Lucrecia Pereyra, la más joven y también la más antigua del grupo, prepara una coreografía con una de las profesoras. Se acomoda en el medio del salón con porte de bailarina clásica. Las dos mujeres esperan fumando espalda con espalda sosteniendo marcadores que hacen de cigarrillos. Después dibujan coreografías por separado y tranzan firuletes con el humo imaginario hasta reencontrase en un abrazo.

Lucrecia: Tengo 23, pero llevo muchos años bailando. Lo que más me importa es bailar y estar segura al hacerlo. Sentirlo en el cuerpo. Comparto mis tristezas, mis alegrías con la música. Me dejo llevar y eso me pone más segura, más relajada. Después, lo que me cuesta un poquito es integrarme a un grupo pero acá no hace falta. Bailar es para disfrutar. Me emociono cuando digo esto. Somos personas muy sensibles, porque somos artistas.

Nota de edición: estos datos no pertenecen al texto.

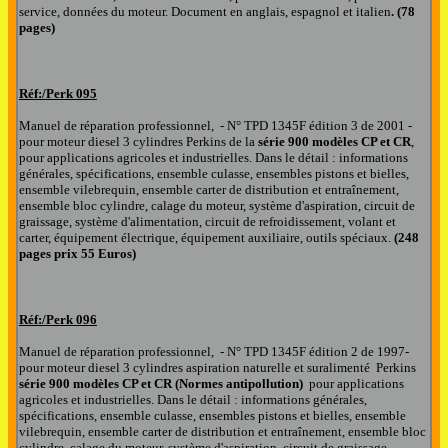
service, données du moteur. Document en anglais, espagnol et italien
. (78
pages)
Réf:/Perk
095
Manuel de réparation professionnel, - N° TPD 1345F édition 3 de 2001 -
pour moteur diesel 3 cylindres Perkins de la
série 900 modèles CP et CR
,
pour applications agricoles et industrielles. Dans le détail : informations
générales, spécifications, ensemble culasse, ensembles pistons et bielles,
ensemble vilebrequin, ensemble carter de distribution et entraînement,
ensemble bloc cylindre, calage du moteur, système d'aspiration, circuit de
graissage, système d'alimentation, circuit de refroidissement, volant et
carter, équipement électrique, équipement auxiliaire, outils spéciaux.
(248
pages prix 55 Euros)
Réf:/Perk
096
Manuel de réparation professionnel, - N° TPD 1345F édition 2 de 1997-
pour moteur diesel 3 cylindres
aspiration naturelle et suralimenté
Perkins
série 900 modèles CP et CR (Normes antipollution)
pour applications
agricoles et industrielles. Dans le détail : informations générales,
spécifications, ensemble culasse, ensembles pistons et bielles, ensemble
vilebrequin, ensemble carter de distribution et entraînement, ensemble bloc
cylindre, calage du moteur, système d'aspiration, circuit de graissage,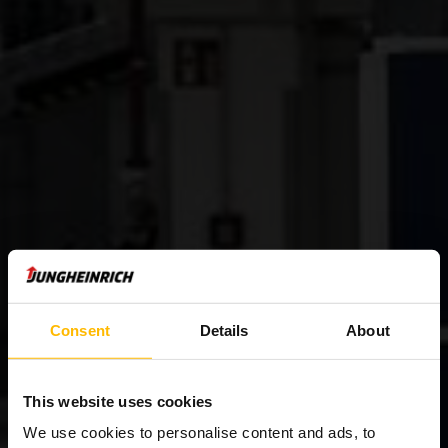
Consent
Details
About
This website uses cookies
We use cookies to personalise content and ads, to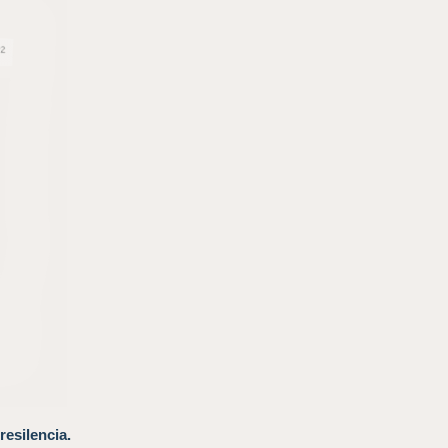
resilencia.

“A mí lo que más me gusta de todo esto es bailar con Augusto. También tengo fotos de él”, aprovecha Florencia Blengino para hacer su declaración. Y la sigue Javier Trunso: “Quince años hace que bailo tango. Y éste es un lugar muy importante para mí porque acá decidí que me iba a casar con una compañera: yo soy el novio de Florencia desde hace mucho”.

Javier prepara con los profesores Augusto y María Teresa una coreografía que escenifica un sufrido triángulo heterosexual con “El último café”. La chica entra del brazo con uno pero le hace un guiño a otro. De pronto Javier decide cambiar un movimiento y eso genera que la coreografía tome otro sentido: ya no hay un compadrito engañado sino un trío dinámico. Dice Augusto Balizano, coreógrafo de Neurotango y creador de la milonga gay La Marshall: “Siendo la última clase antes de la muestra de fin de año seguimos improvisando. Este último final que planteó Javier cambia toda la coreografía. En una clase tradicional como profesor llegás y les decís a tus alumnos: esto se hace así. Acá tenés que estar a la expectativa de qué sucede cada sábado. No es tanto la búsqueda del paso y la técnica, sino del encuentro”. Posiblemente este modo de trabajar sea una opción para llevar a la práctica de la danza el lema de la Convención Internacional sobre los Derechos de las Personas con Discapacidad de las Naciones Unidas, ratificada en Argentina en 2008. El lema es “nada de nosotros sin nosotros” e implica garantizar que las personas con discapacidad disfruten de los derechos fundamentales, dando voz y poder de decisión justamente a los involucrados.

Una vez que la clase terminó Adriana Reinozo, licenciada en expresión corporal y coordinadora de Danza Integradora en el Hospital Rocca, comenta: “Tenés que estar preparada para que pase cualquier cosa. Yo a eso lo llamo ‘los emergentes’. De pronto hay un alumno que no tiene ganas de trabajar y se respeta su tiempo”. Dicho esto, la conversación es interrumpida. La madre de Javier, que lo había venido a buscar, se arrepintió y encaró la vuelta hacia el salón. Javier del brazo de su mamá, una tía y otras madres entran en caravana, alterados, en una escena que parece robada de Esperando la carroza. “¡Javier se olvidó el diente!”, se lamenta en un grito la mamá. “Lo perdió durante la clase, o saliendo. No se acuerda dónde lo perdió o no dice dónde. O peor ¡se lo tragó!”. Todos los presentes emprendemos la búsqueda del diente y el canino aparece en un hueco entre las maderas del piso. Cierra Adriana: “¿Ves? Esto también es un emergente”.